DIRECTIONS » In the copy you make of the entries, no picture should appear, and every word must match.

Dataset entries
#####

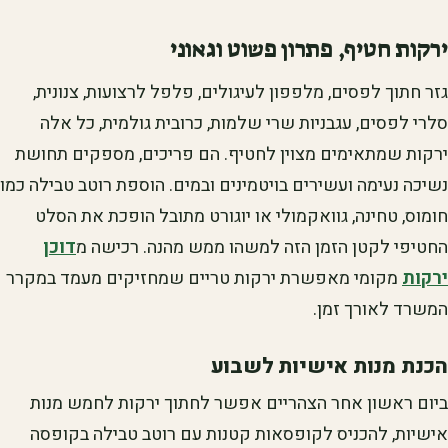
ירקות חטיף, פתרון פשוט וגאוני
גזר חתוך לפסים, מלפפון לעיגולים, פלפל לרצועות, צנונית,
סלרי לפסים, עגבניות שרי שלמות, כרובית גולמית, כל אלה
ירקות שמתאימים מצוין לחטיף. הם פריכים, מספקים תחושת
נשיכה נעימה ועשירים בויטמינים ובמים. הוספת רוטב טבילה כמו
חומוס, טחינה, גוואקמולי או יוגורט מתובל הופכת את הסלט
החטיפי לקטן הזמן הזה למשהו ממש מהנה. רכישה מ
דוכן
ירקות
מקומי מאפשרת ירקות טריים שמחזיקים מעמד במקרר
המשרד לאורך זמן.
הכנת מנות אישיות לשבוע
ביום ראשון אחר הצהריים אפשר לחתוך ירקות לחמש מנות
אישיות, להכניס לקופסאות קטנות עם רוטב טבילה בקופסה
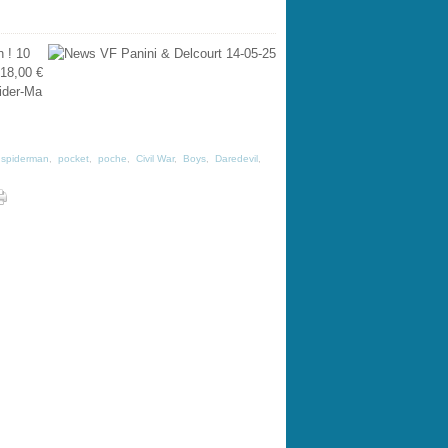
 ! 10
18,00 €
ider-Ma
e spiderman
,
pocket
,
poche
,
Civil War
,
Boys
,
Daredevil
,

#####

SOLUTION FOR THIS PROBLEM »
ירקות חטיף, פתרון פשוט וגאוני
גזר חתוך לפסים, מלפפון לעיגולים, פלפל לרצועות, צנונית,
סלרי לפסים, עגבניות שרי שלמות, כרובית גולמית, כל אלה
ירקות שמתאימים מצוין לחטיף. הם פריכים, מספקים תחושת
נשיכה נעימה ועשירים בויטמינים ובמים. הוספת רוטב טבילה כמו
חומוס, טחינה, גוואקמולי או יוגורט מתובל הופכת את הסלט
החטיפי לקטן הזמן הזה למשהו ממש מהנה. רכישה מ
דוכן
ירקות
מקומי מאפשרת ירקות טריים שמחזיקים מעמד במקרר
המשרד לאורך זמן.
הכנת מנות אישיות לשבוע
ביום ראשון אחר הצהריים אפשר לחתוך ירקות לחמש מנות
אישיות, להכניס לקופסאות קטנות עם רוטב טבילה בקופסה
 ! 10
18,00 €
ider-Ma
e spiderman
,
pocket
,
poche
,
Civil War
,
Boys
,
Daredevil
,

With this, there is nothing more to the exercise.